Clinical Evaluation of 3 Families With Basal Laminar Drusen Caused by Novel Mutations in the Complement Factor H Gene

Figure 1. Sequences of heterozygous mutations detected in the CFH gene. For each CFH mutation, the chromatogram corresponding to the DNA sequence surrounding the mutation in CFH is shown. MUT indicates mutated CFH allele; WT, wild-type CFH allele.

Figure 2. Molecular genetic analyses of the CFH gene in families affected with basal laminar drusen (BLD). Squares indicate men; circles, women; slashes, deceased family members; black symbols, patients with BLD; shaded symbols, patients who display drusen but without BLD; numbers in the pedigree symbols, current age (in years); plus signs, the wild-type allele; 402H, the CFH Y402H risk allele; and 402Y, the CFH wild-type allele. Mutations are in red, risk alleles in orange, and wild-type alleles in black. A, All individuals affected by BLD were heterozygous for the p.Ile184fsX frameshift mutation with the exception of the youngest mutation carrier, who had only some soft peripheral drusen at the time of examination. B, All individuals carrying the p.Lys204fsX frameshift mutation were affected by BLD. C, Two carriers (C-II:2 and C-III:1) of the c.1697-17_-8del frameshift mutation did not display BLD.

Figure 3. Retinal phenotypes of patients carrying the CFH p.Ile184fsX frameshift mutation. Fundus photography of the right eyes showed extensive hard drusen in midperipheral retina, mostly located temporally in patient A-II:1 (A); extensive soft, hard, and crystalline drusen scattered throughout the fundus in patient A-II:3 (B); and macular hard and soft drusen in patient A-II:5 (C). The green line indicates the optical coherence tomography section. Clustered groups of hard drusen (white arrowheads) were seen in the peripheral retina of patient A-III:1 (D) and patient A-III:2 (E) by fundus photography. In patient A-III:4, fundus photography showed soft drusen in the peripheral retina (F). Fluorescein angiography of the right eye of patient A-III:1 revealed more tiny hyperfluorescent drusen (G) than the number seen on color photography (D) in the peripheral retina. Optical coherence tomography (oblique section) of patient A-II:2 showed small dome-shaped elevations of the retinal pigment epithelium (H).

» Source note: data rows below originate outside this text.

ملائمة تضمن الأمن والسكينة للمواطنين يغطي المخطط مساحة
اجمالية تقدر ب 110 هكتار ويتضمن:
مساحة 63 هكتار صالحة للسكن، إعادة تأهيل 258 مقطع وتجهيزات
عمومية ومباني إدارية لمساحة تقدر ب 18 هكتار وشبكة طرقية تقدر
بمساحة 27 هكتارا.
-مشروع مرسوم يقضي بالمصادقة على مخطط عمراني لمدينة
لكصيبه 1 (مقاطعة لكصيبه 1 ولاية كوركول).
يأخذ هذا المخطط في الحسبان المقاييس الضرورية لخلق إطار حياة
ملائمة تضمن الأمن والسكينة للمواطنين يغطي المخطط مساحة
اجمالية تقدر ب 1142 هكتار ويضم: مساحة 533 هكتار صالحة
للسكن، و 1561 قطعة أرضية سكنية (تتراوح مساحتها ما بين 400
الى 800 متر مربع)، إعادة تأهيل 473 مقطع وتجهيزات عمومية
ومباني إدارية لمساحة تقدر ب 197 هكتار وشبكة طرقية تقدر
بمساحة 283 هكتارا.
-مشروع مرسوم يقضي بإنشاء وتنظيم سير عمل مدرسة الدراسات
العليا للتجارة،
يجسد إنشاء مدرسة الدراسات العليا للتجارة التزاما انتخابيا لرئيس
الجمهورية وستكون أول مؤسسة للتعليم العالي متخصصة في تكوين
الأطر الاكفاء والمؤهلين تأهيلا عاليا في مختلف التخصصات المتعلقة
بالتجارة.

Figure 4. Retinal phenotypes of patients carrying the CFH p.Lys204fsX frameshift mutation. Fundus photography of the right eyes showed extensive drusen in the posterior pole extending to the peripheral retina of patients B-II:1 (A), B-II:4 (B), and B-II:6 (C). The green line indicates the optical coherence tomography section. Fluorescein angiography of patient B-II:4 showed similar but more numerous lesions (D) compared with color photography (B). Optical coherence tomography (oblique section) showed small dome-shaped elevations of the retinal pigment epithelium (E).

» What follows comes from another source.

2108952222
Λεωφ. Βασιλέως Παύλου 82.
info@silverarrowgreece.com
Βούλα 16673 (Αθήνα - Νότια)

Figure 5. Retinal phenotype patient C-II:4, carrier of the CFH c.1697-17_-8del splice-acceptor site mutation. Fundus photography of the right eye showed, besides the extensive drusen in the posterior pole, a subretinal hemorrhage (A), which is clearly visualized with fluorescein angiography at age 55 years (B). At age 58 years, fundus photography showed large, soft, confluent macular drusen surrounded by many hard drusen in the right eye (C). Fluorescein angiography at age 58 years showed densely packed hyperfluorescent drusen in the posterior pole of the right eye (D). Optical coherence tomography (oblique section) showed the density of the drusen by the dome-shaped elevations of the retinal pigment epithelium (E).